The punch line is that by the time you reach the 41st square, you’d need over a trillion grains of rice, and by the final, 64th square, there wouldn’t be enough grains of rice in the world to meet the square’s quota.
Exponential growth is a powerful thing. You start with a quantity (say, 4 billion people on the planet in 1975) and set a rate of increase (say, 1.9% per year), and then marvel over how quickly that number increases, if you give it a little time to percolate (6.43 billion people on the planet by the year 2000).
The power of exponential growth stems from all three variables. You’ve got a starting quantity, you’ve got a rate of increase, and you’ve got a duration over which you allow the growth to take place.

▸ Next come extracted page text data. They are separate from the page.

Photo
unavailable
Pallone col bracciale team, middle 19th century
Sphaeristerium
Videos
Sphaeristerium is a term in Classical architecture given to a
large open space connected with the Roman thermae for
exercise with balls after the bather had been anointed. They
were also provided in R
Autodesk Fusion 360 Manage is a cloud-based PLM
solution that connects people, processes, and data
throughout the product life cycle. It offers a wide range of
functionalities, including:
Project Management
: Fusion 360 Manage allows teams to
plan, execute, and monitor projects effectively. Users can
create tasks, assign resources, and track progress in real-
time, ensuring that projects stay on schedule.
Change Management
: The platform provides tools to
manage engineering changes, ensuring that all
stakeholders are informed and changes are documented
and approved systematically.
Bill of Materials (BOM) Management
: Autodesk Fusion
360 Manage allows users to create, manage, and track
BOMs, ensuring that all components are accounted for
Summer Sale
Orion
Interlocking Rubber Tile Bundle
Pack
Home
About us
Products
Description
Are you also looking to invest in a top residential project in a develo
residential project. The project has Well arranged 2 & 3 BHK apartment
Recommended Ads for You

What’s great is that once you understand the concept, you can apply it to so many things. Monetarily, this kind of growth makes a strong argument for saving early and often (because the sooner you start saving, and the more you save, the more favorable the equation and eventual payday will be).
It’s also an excellent way to approach less-quantifiable sums, like experience and knowledge.

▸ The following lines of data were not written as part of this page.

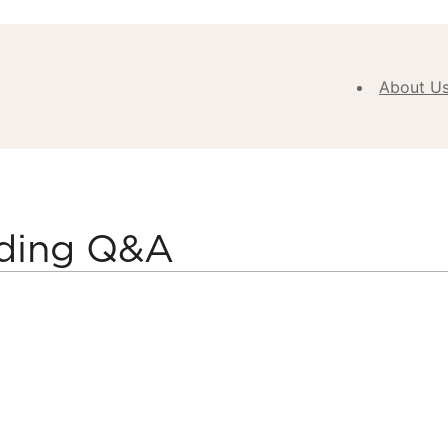
About U
Abou
Our V
Purpose
Values
lding Q&A
Our
Approa
Our H
Meet
Team
New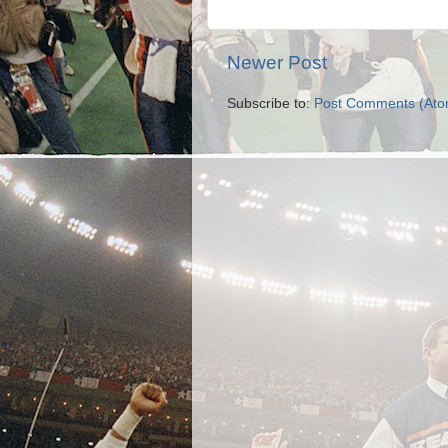
Newer Post
Subscribe to:
Post Comments (Ato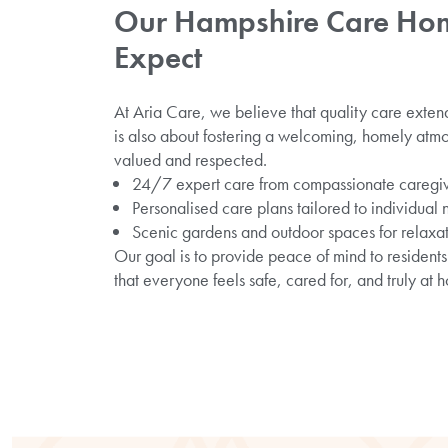
Our Hampshire Care Hom
Expect
At Aria Care, we believe that quality care exten
is also about fostering a welcoming, homely atm
valued and respected.
24/7 expert care from compassionate caregi
Personalised care plans tailored to individual
Scenic gardens and outdoor spaces for relaxa
Our goal is to provide peace of mind to residents 
that everyone feels safe, cared for, and truly at 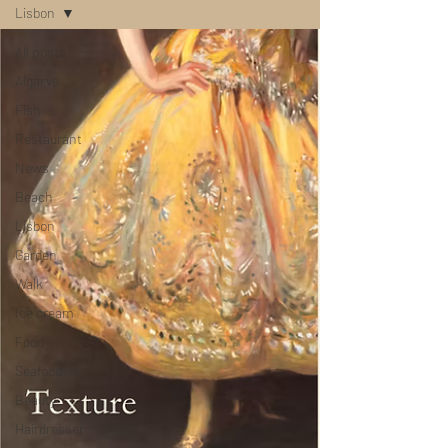
Lisbon
All posts
Algarve
Fish
Restaurant
News
Beach
Lisbon
Garden
Walk
Ice cream
Food
Seafood
Beauty
Hairdresser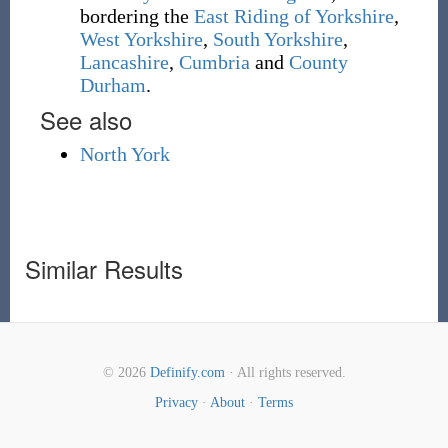
bordering the
East Riding of Yorkshire
,
West Yorkshire
,
South Yorkshire
,
Lancashire
,
Cumbria
and
County
Durham
.
See also
North York
Similar Results
© 2026
Definify.com
· All rights reserved.
Privacy
·
About
·
Terms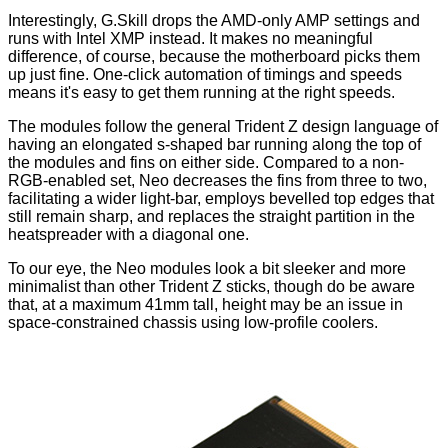
Interestingly, G.Skill drops the AMD-only AMP settings and
runs with Intel XMP instead. It makes no meaningful
difference, of course, because the motherboard picks them
up just fine. One-click automation of timings and speeds
means it's easy to get them running at the right speeds.
The modules follow the general Trident Z design language of
having an elongated s-shaped bar running along the top of
the modules and fins on either side. Compared to a non-
RGB-enabled set, Neo decreases the fins from three to two,
facilitating a wider light-bar, employs bevelled top edges that
still remain sharp, and replaces the straight
partition
in the
heatspreader with a diagonal one.
To our eye, the Neo modules look a bit sleeker and more
minimalist than other Trident Z sticks, though do be aware
that, at a maximum 41mm tall, height may be an issue in
space-constrained chassis using low-profile coolers.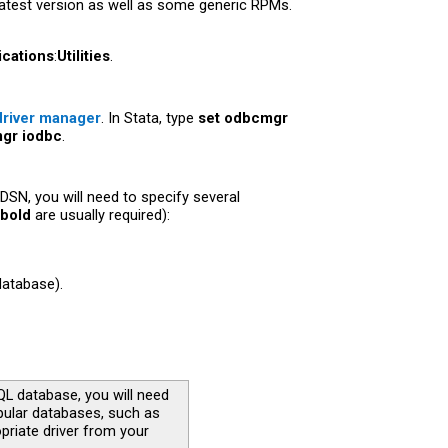
latest version as well as some generic RPMs.
ications
:
Utilities
.
river manager
. In Stata, type
set odbcmgr
gr iodbc
.
DSN, you will need to specify several
bold
are usually required):
database).
QL database, you will need
opular databases, such as
priate driver from your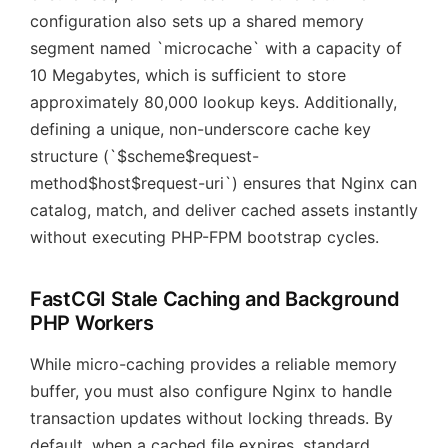
configuration also sets up a shared memory
segment named `microcache` with a capacity of
10 Megabytes, which is sufficient to store
approximately 80,000 lookup keys. Additionally,
defining a unique, non-underscore cache key
structure (`$scheme$request-
method$host$request-uri`) ensures that Nginx can
catalog, match, and deliver cached assets instantly
without executing PHP-FPM bootstrap cycles.
FastCGI Stale Caching and Background
PHP Workers
While micro-caching provides a reliable memory
buffer, you must also configure Nginx to handle
transaction updates without locking threads. By
default, when a cached file expires, standard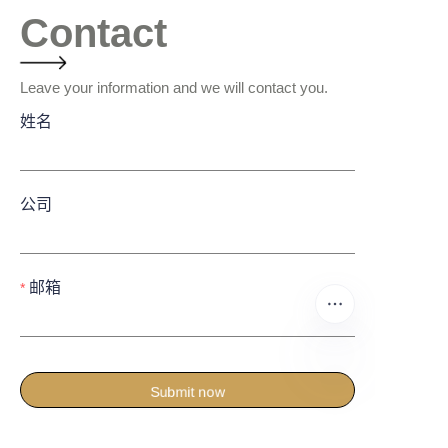
Contact
Leave your information and we will contact you.
姓名
公司
邮箱
Submit now
CN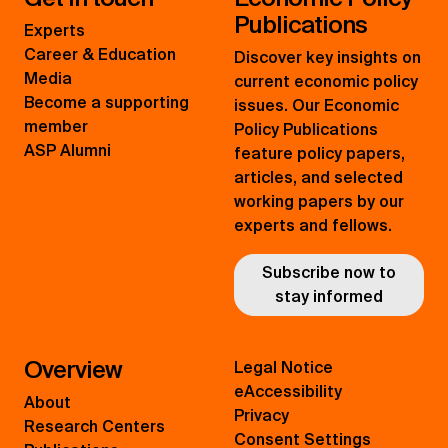
Publications
Experts
Career & Education
Discover key insights on
Media
current economic policy
Become a supporting
issues. Our Economic
member
Policy Publications
ASP Alumni
feature policy papers,
articles, and selected
working papers by our
experts and fellows.
Subscribe now to
stay informed
Overview
Legal Notice
eAccessibility
About
Privacy
Research Centers
Consent Settings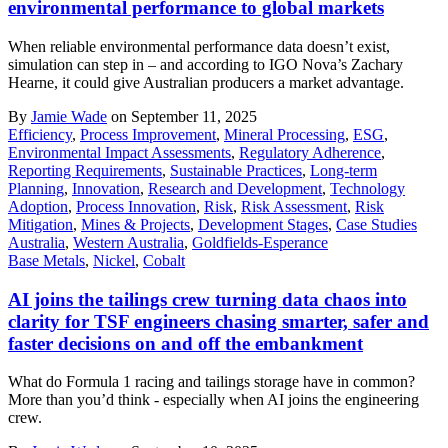
environmental performance to global markets
When reliable environmental performance data doesn’t exist,
simulation can step in – and according to IGO Nova’s Zachary
Hearne, it could give Australian producers a market advantage.
By
Jamie Wade
on September 11, 2025
Efficiency
,
Process Improvement
,
Mineral Processing
,
ESG
,
Environmental Impact Assessments
,
Regulatory Adherence
,
Reporting Requirements
,
Sustainable Practices
,
Long-term
Planning
,
Innovation
,
Research and Development
,
Technology
Adoption
,
Process Innovation
,
Risk
,
Risk Assessment
,
Risk
Mitigation
,
Mines & Projects
,
Development Stages
,
Case Studies
Australia
,
Western Australia
,
Goldfields-Esperance
Base Metals
,
Nickel
,
Cobalt
AI joins the tailings crew turning data chaos into
clarity for TSF engineers chasing smarter, safer and
faster decisions on and off the embankment
What do Formula 1 racing and tailings storage have in common?
More than you’d think - especially when AI joins the engineering
crew.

We may not have the math to describe such things in an absolute way, but the same general rules apply. The earlier you start learning and the more to which you’re exposed — the people, places, concepts, and everything else beyond the default environment you start with — the more personal growth you will experience over time (the rate of change in this example is your ability to take that knowledge and those experiences and expound upon them, making new discoveries, applying them to life, etc).

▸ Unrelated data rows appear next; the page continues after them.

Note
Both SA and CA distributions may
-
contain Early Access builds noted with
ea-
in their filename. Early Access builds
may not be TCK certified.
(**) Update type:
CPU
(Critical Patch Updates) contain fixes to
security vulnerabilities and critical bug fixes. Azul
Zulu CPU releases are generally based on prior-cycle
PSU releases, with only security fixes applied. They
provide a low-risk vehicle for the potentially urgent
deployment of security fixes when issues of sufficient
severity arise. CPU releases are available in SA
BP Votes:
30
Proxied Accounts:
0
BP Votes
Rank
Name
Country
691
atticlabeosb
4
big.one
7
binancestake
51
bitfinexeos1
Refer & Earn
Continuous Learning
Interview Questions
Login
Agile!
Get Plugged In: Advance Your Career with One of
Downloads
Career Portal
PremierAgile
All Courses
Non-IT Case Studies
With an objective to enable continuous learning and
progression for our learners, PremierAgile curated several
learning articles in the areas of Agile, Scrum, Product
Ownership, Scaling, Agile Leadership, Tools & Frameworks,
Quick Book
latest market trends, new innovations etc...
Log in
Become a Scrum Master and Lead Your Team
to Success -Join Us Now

Even better, if you’re able to up your growth rate (by spending more time learning, exploring, trying and failing and sometimes succeeding, meeting new people, embracing self-improvement, and exposing yourself to new ideas), you can drastically increase your levels of personal growth (defined in this case by overall happiness and general wisdom) over time.
And finally, the earlier you get started, the longer your base knowledge and additional education and experiences will have in which to evolve as you grow, allowing you to derive ever more from each adventure, each relationship, each job, each photograph, as time goes by.
The variables are different — years instead of chess board squares, wisdom instead of rice — but the math works out the same way. Invest as much as you can in living and experiencing and learning, as soon as you can, and the dividends you earn will be all the higher for it.